(Stored data entries)
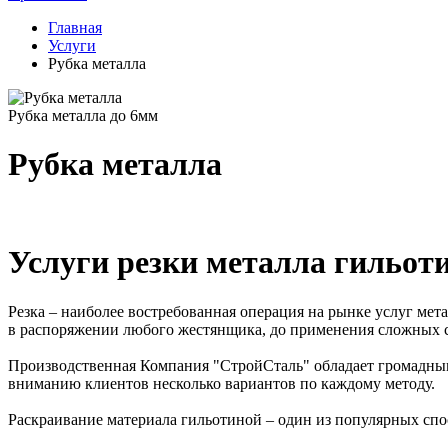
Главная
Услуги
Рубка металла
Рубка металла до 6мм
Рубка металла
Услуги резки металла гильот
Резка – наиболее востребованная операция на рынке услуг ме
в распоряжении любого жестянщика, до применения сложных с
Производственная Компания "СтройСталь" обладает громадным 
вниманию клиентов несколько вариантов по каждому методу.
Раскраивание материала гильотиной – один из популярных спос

* * *

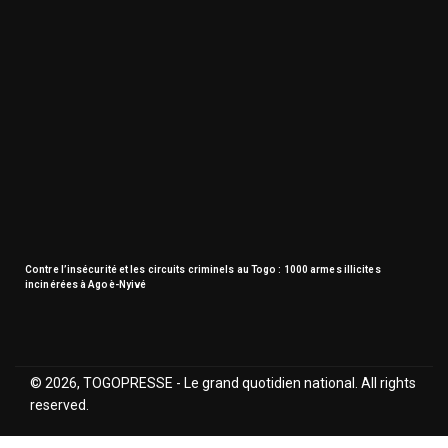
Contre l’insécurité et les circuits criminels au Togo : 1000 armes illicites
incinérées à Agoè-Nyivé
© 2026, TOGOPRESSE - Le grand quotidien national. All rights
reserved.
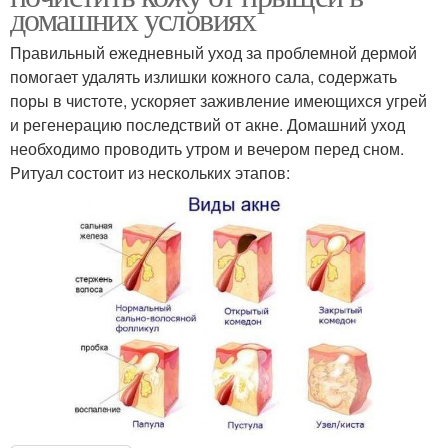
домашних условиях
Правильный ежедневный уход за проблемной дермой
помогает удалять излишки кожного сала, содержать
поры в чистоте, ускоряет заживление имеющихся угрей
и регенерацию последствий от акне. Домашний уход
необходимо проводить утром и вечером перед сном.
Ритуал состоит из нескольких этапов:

==

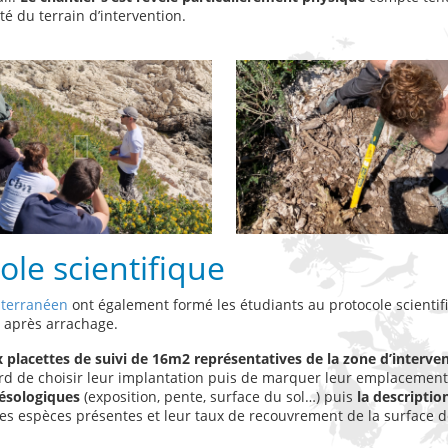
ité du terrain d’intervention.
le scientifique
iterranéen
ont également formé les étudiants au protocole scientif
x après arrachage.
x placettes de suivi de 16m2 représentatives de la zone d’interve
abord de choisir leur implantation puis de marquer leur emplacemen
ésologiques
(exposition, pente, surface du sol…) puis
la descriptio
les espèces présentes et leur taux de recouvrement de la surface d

Directions — Copy the records above exactly, beginning at the line that contains "Правильный ежедневный уход" and stopping after the line that contains "Ритуал состоит из".

Result of this task —
Правильный ежедневный уход за проблемной дермой
помогает удалять излишки кожного сала, содержать
поры в чистоте, ускоряет заживление имеющихся угрей
и регенерацию последствий от акне. Домашний уход
необходимо проводить утром и вечером перед сном.
Ритуал состоит из нескольких этапов:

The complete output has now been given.